- **About this exercise**
Line by line, set down the records below from the first line through the line containing "приватних клієнтів.". Omit the pictures.

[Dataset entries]
#####
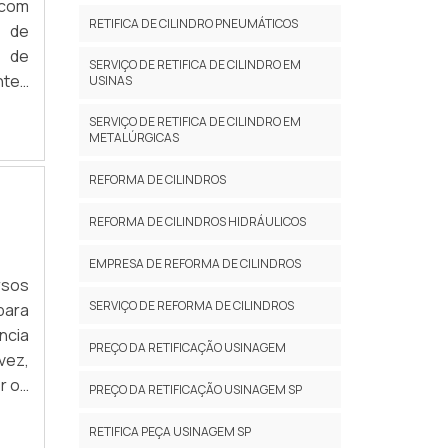
 com
RETIFICA DE CILINDRO PNEUMÁTICOS
s de
l de
SERVIÇO DE RETIFICA DE CILINDRO EM
ntes
USINAS
as e
SERVIÇO DE RETIFICA DE CILINDRO EM
METALÚRGICAS
REFORMA DE CILINDROS
REFORMA DE CILINDROS HIDRÁULICOS
EMPRESA DE REFORMA DE CILINDROS
rsos
SERVIÇO DE REFORMA DE CILINDROS
para
ncia
PREÇO DA RETIFICAÇÃO USINAGEM
vez,
r os
PREÇO DA RETIFICAÇÃO USINAGEM SP
eças
RETIFICA PEÇA USINAGEM SP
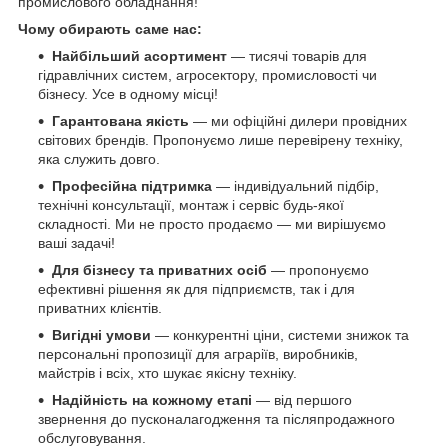
промислового обладнання!
Чому обирають саме нас:
Найбільший асортимент
— тисячі товарів для
гідравлічних систем, агросектору, промисловості чи
бізнесу. Усе в одному місці!
Гарантована якість
— ми офіційні дилери провідних
світових брендів. Пропонуємо лише перевірену техніку,
яка служить довго.
Професійна підтримка
— індивідуальний підбір,
технічні консультації, монтаж і сервіс будь-якої
складності. Ми не просто продаємо — ми вирішуємо
ваші задачі!
Для бізнесу та приватних осіб
— пропонуємо
ефективні рішення як для підприємств, так і для
приватних клієнтів.
Вигідні умови
— конкурентні ціни, системи знижок та
персональні пропозиції для аграріїв, виробників,
майстрів і всіх, хто шукає якісну техніку.
Надійність на кожному етапі
— від першого
звернення до пусконалагодження та післяпродажного
обслуговування.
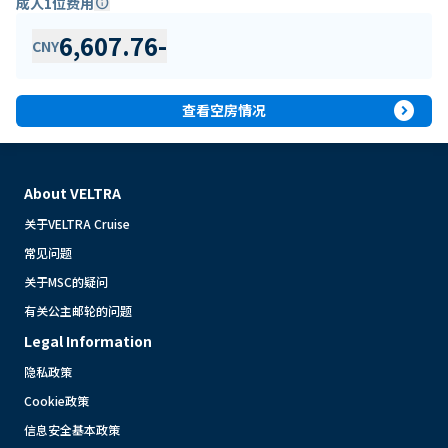
成人1位费用
info
6,607.76
-
CNY
expand_circle_right
查看空房情况
About VELTRA
关于VELTRA Cruise
常见问题
关于MSC的疑问
有关公主邮轮的问题
Legal Information
隐私政策
Cookie政策
信息安全基本政策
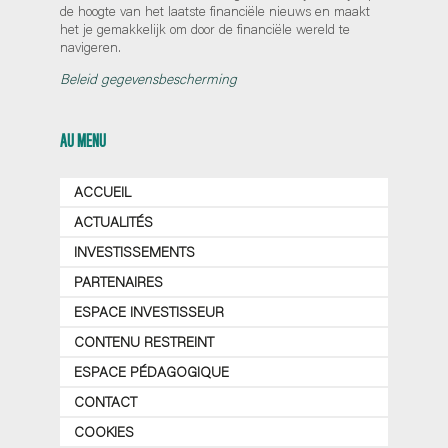
de hoogte van het laatste financiële nieuws en maakt
het je gemakkelijk om door de financiële wereld te
navigeren.
Beleid gegevensbescherming
AU MENU
ACCUEIL
ACTUALITÉS
INVESTISSEMENTS
PARTENAIRES
ESPACE INVESTISSEUR
CONTENU RESTREINT
ESPACE PÉDAGOGIQUE
CONTACT
COOKIES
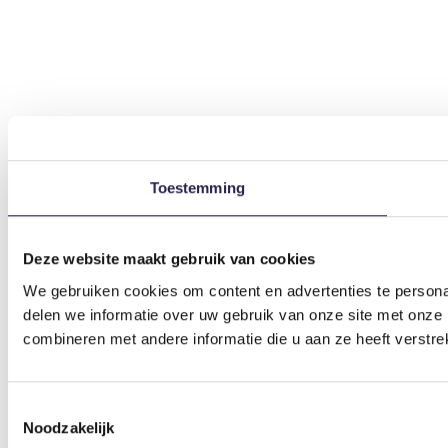
Toestemming
Deze website maakt gebruik van cookies
We gebruiken cookies om content en advertenties te persona
delen we informatie over uw gebruik van onze site met onze
combineren met andere informatie die u aan ze heeft verstre
Toestemmingsselectie
Noodzakelijk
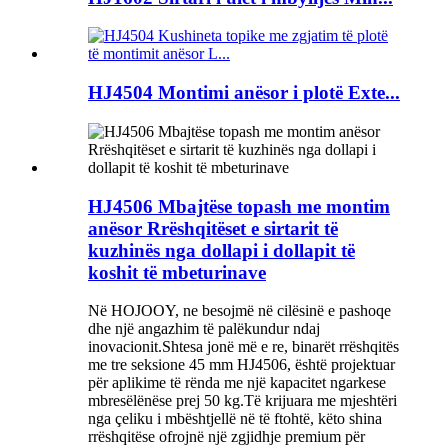
HJ4504 Montimi anësor i plotë Exte...
HJ4506 Mbajtëse topash me montim
anësor Rrëshqitëset e sirtarit të
kuzhinës nga dollapi i dollapit të
koshit të mbeturinave
Në HOJOOY, ne besojmë në cilësinë e pashoqe
dhe një angazhim të palëkundur ndaj
inovacionit.Shtesa jonë më e re, binarët rrëshqitës
me tre seksione 45 mm HJ4506, është projektuar
për aplikime të rënda me një kapacitet ngarkese
mbresëlënëse prej 50 kg.Të krijuara me mjeshtëri
nga çeliku i mbështjellë në të ftohtë, këto shina
rrëshqitëse ofrojnë një zgjidhje premium për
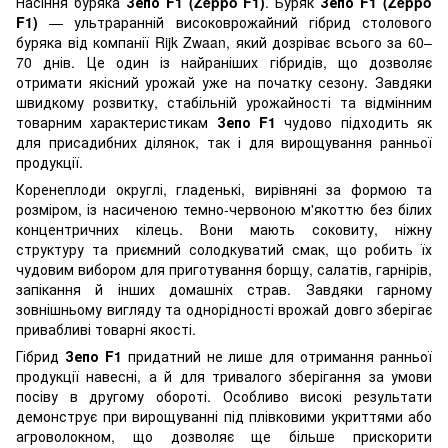
Насіння буряка
Зепо F1 (Zeppo F1)
. Буряк
Зепо F1 (Zeppo
F1)
— ультраранній високоврожайний гібрид столового
буряка від компанії Rijk Zwaan, який дозріває всього за 60–
70 днів. Це один із найраніших гібридів, що дозволяє
отримати якісний урожай уже на початку сезону. Завдяки
швидкому розвитку, стабільній урожайності та відмінним
товарним характеристикам
Зепо F1
чудово підходить як
для присадибних ділянок, так і для вирощування ранньої
продукції.
Коренеплоди округлі, гладенькі, вирівняні за формою та
розміром, із насиченою темно-червоною м'якоттю без білих
концентричних кілець. Вони мають соковиту, ніжну
структуру та приємний солодкуватий смак, що робить їх
чудовим вибором для приготування борщу, салатів, гарнірів,
запікання й інших домашніх страв. Завдяки гарному
зовнішньому вигляду та однорідності врожай довго зберігає
привабливі товарні якості.
Гібрид
Зепо F1
придатний не лише для отримання ранньої
продукції навесні, а й для тривалого зберігання за умови
посіву в другому обороті. Особливо високі результати
демонструє при вирощуванні під плівковими укриттями або
агроволокном, що дозволяє ще більше прискорити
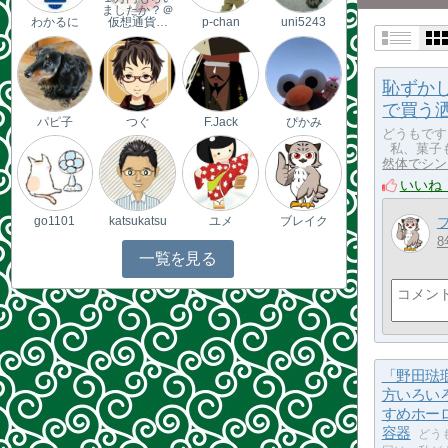
ましたか？＠
わかるに
仮想通貨…
p-chan
uni5243
恥ずか
で買う洒
パピ子
つぐ
F.Jack
ぴかみ
どうもです
私、菓子も
然体でシン
いいね
go1101
katsukatsu
ユメ
ブレイク
8
一覧を見る
「野田琺
方いろい
すめホー
容器
どう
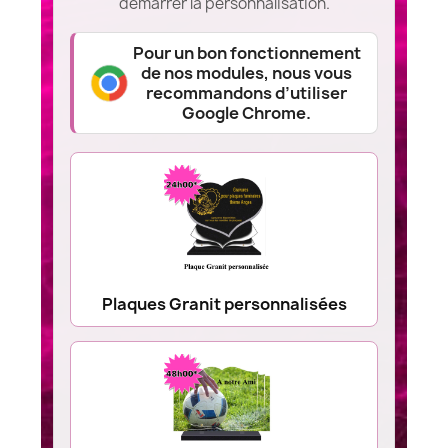
démarrer la personnalisation.
Pour un bon fonctionnement
de nos modules, nous vous
recommandons d’utiliser
Google Chrome.
Plaques Granit personnalisées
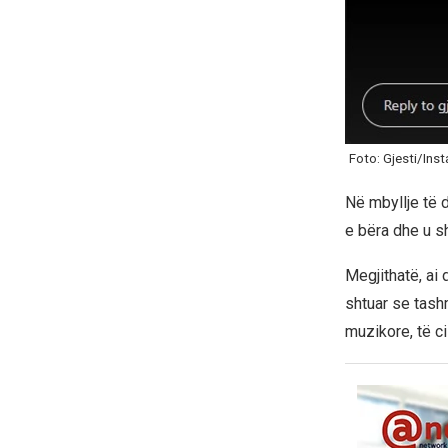
Foto: Gjesti/Inst
Në mbyllje të d
e bëra dhe u sh
Megjithatë, ai 
shtuar se tash
muzikore, të ci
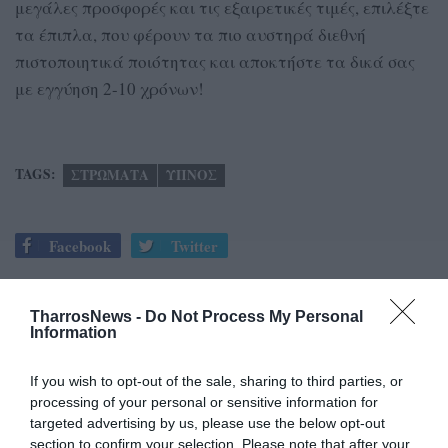
μεγάλες προσφορές και τις εξαιρετικές τιμές, επιλέξτε
τα έπιπλα, που φέρουν τα πιο αυστηρά διεθνή
πιστοποιητικά ποιότητας και αποκτήστε τα δικά σας
με εγγύηση 2-10 χρόνων!
TAGS:
ΣΤΡΩΜΑΤΑ
ΥΠΝΟΣ
Facebook
Twitter
TharrosNews -
Do Not Process My Personal
Information
If you wish to opt-out of the sale, sharing to third parties, or
processing of your personal or sensitive information for
targeted advertising by us, please use the below opt-out
section to confirm your selection. Please note that after your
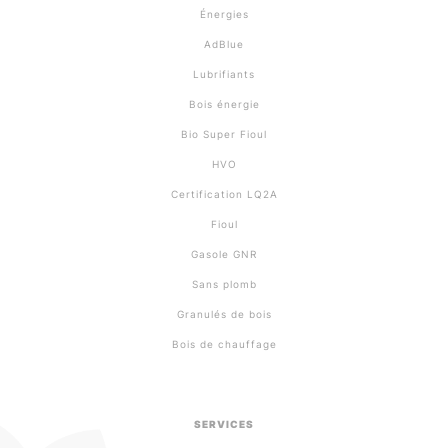
Énergies
AdBlue
Lubrifiants
Bois énergie
Bio Super Fioul
HVO
Certification LQ2A
Fioul
Gasole GNR
Sans plomb
Granulés de bois
Bois de chauffage
SERVICES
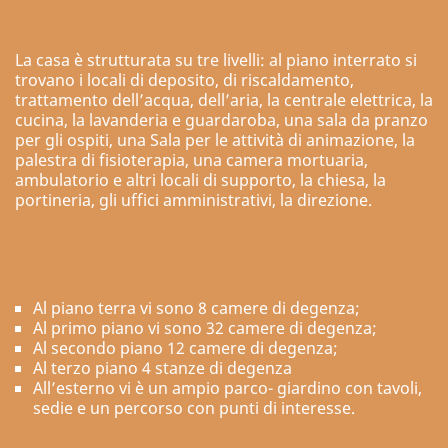
La casa è strutturata su tre livelli: al piano interrato si
trovano i locali di deposito, di riscaldamento,
trattamento dell’acqua, dell’aria, la centrale elettrica, la
cucina, la lavanderia e guardaroba, una sala da pranzo
per gli ospiti, una Sala per le attività di animazione, la
palestra di fisioterapia, una camera mortuaria,
ambulatorio e altri locali di supporto, la chiesa, la
portineria, gli uffici amministrativi, la direzione.
Al piano terra vi sono 8 camere di degenza;
Al primo piano vi sono 32 camere di degenza;
Al secondo piano 12 camere di degenza;
Al terzo piano 4 stanze di degenza
All’esterno vi è un ampio parco- giardino con tavoli,
sedie e un percorso con punti di interesse.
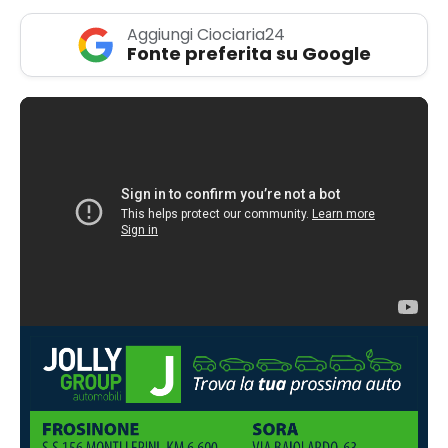
Aggiungi Ciociaria24
Fonte preferita su Google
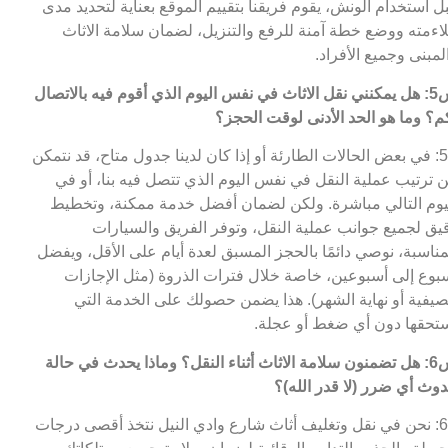
ل استخدام الونش، يقوم فريقنا بتقييم الموقع بعناية لتحديد مدى
اءمته ووضع خطة آمنة للرفع والتنزيل، لضمان سلامة الاثاث
لمبنى وجميع الأفراد.
س5: هل يمكنني نقل الاثاث في نفس اليوم الذي أقوم فيه بالاتصال
م؟ وما هو الحد الأدنى لوقت الحجز؟
ج5: في بعض الحالات الطارئة أو إذا كان لدينا جدول متاح، قد نتمكن
 ترتيب عملية النقل في نفس اليوم الذي تتصل فيه بنا، أو في
يوم التالي مباشرة. ولكن لضمان أفضل خدمة ممكنة، وتخطيط
يق لجميع جوانب عملية النقل، وتوفر الفريق والسيارات
مناسبة، نوصي دائمًا بالحجز المسبق لعدة أيام على الأقل، ويفضل
بوع إلى أسبوعين، خاصة خلال فترات الذروة (مثل الإجازات
صيفية أو نهاية الشهر). هذا يضمن حصولك على الخدمة التي
تحقها دون أي ضغط أو عجلة.
س6: هل تضمنون سلامة الاثاث أثناء النقل؟ وماذا يحدث في حالة
وث أي ضرر (لا قدر الله)؟
ج6: نحن في نقل وتغليف أثاث شارع وادي النيل نتخذ أقصى درجات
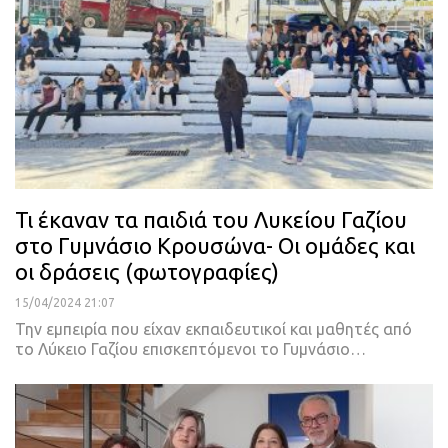
Τι έκαναν τα παιδιά του Λυκείου Γαζίου
στο Γυμνάσιο Κρουσώνα- Οι ομάδες και
οι δράσεις (φωτογραφίες)
15/04/2024 21:07
Την εμπειρία που είχαν εκπαιδευτικοί και μαθητές από
το Λύκειο Γαζίου επισκεπτόμενοι το Γυμνάσιο…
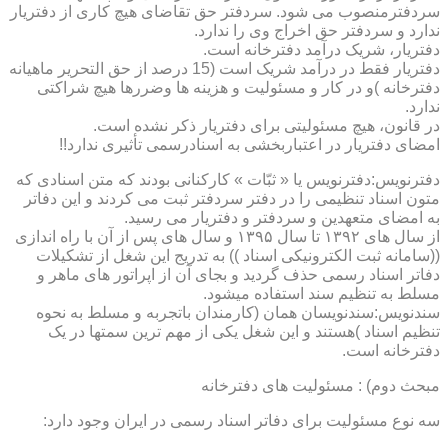
سردفترمنصوب می شود. سردفتر حق تقاضای هیچ کاری از دفتریار
ندارد و سردفتر حق اخراج وی را ندارد.
دفتریار، شریک درآمد دفترخانه است.
دفتریار فقط در درآمد شریک است (15 درصد از حق التحریر ماهیانه
دفترخانه )و در کار و مسئولیت و هزینه ها وضررها هیچ شراکتی
ندارد.
در قانون، هیچ مسئولیتی برای دفتریار ذکر نشده است.
امضای دفتریار در اعتباربخشی به اسنادرسمی تأثیری ندارد!!
دفترنویس:دفترنویس یا « ثبّات » کارکنانی بودند که متن اسنادی که
متون اسناد تنظیمی را در دفتر سردفتر ثبت می کردند و این دفاتر
به امضای متعهدین و سردفتر و دفتریار می رسید.
از سال های ۱۳۹۲ تا سال ۱۳۹۵ و سال های پس از آن با راه اندازی
((سامانه ثبت الکترونیکی اسناد )) به تدریج این شغل از تشکیلات
دفاتر اسناد رسمی حذف گردید و بجای آن از اپراتور های ماهر و
مسلط به تنظیم سند استفاده میشود.
سندنویس:سندنویسان همان (کارمندان باتجربه و مسلط به نحوه
تنظیم اسناد )هستند و این شغل یکی از مهم ترین سمتها در یک
دفترخانه است.
مبحث دوم) : مسئولیت های دفترخانه
سه نوع مسئولیت برای دفاتر اسناد رسمی در ایران وجود دارد:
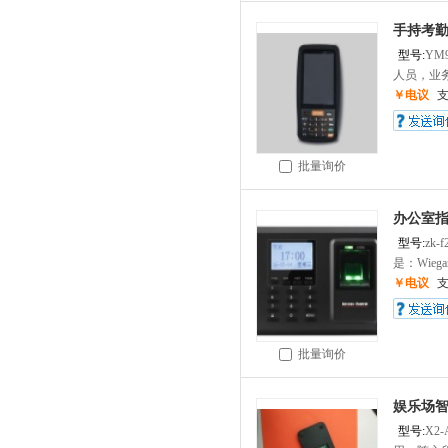
手持考
型号:
YM9
人员，业务
￥电议
批量询价
办公室指
型号:
zk-f
是：Wieg
￥电议
批量询价
娱乐场智
型号:
X2-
#####
- **Solution below**
 com
RETIFICA DE CILINDRO PNEUMÁTICOS
s de
l de
SERVIÇO DE RETIFICA DE CILINDRO EM
ntes
USINAS
as e
SERVIÇO DE RETIFICA DE CILINDRO EM
METALÚRGICAS
REFORMA DE CILINDROS
REFORMA DE CILINDROS HIDRÁULICOS
EMPRESA DE REFORMA DE CILINDROS
rsos
SERVIÇO DE REFORMA DE CILINDROS
para
ncia
PREÇO DA RETIFICAÇÃO USINAGEM
vez,
r os
PREÇO DA RETIFICAÇÃO USINAGEM SP
eças
RETIFICA PEÇA USINAGEM SP
промислового обладнання!
Чому обирають саме нас:
Найбільший асортимент
— тисячі товарів для
гідравлічних систем, агросектору, промисловості чи
бізнесу. Усе в одному місці!
Гарантована якість
— ми офіційні дилери провідних
світових брендів. Пропонуємо лише перевірену техніку,
яка служить довго.
Професійна підтримка
— індивідуальний підбір,
технічні консультації, монтаж і сервіс будь-якої
складності. Ми не просто продаємо — ми вирішуємо
ваші задачі!
Для бізнесу та приватних осіб
— пропонуємо
ефективні рішення як для підприємств, так і для
приватних клієнтів.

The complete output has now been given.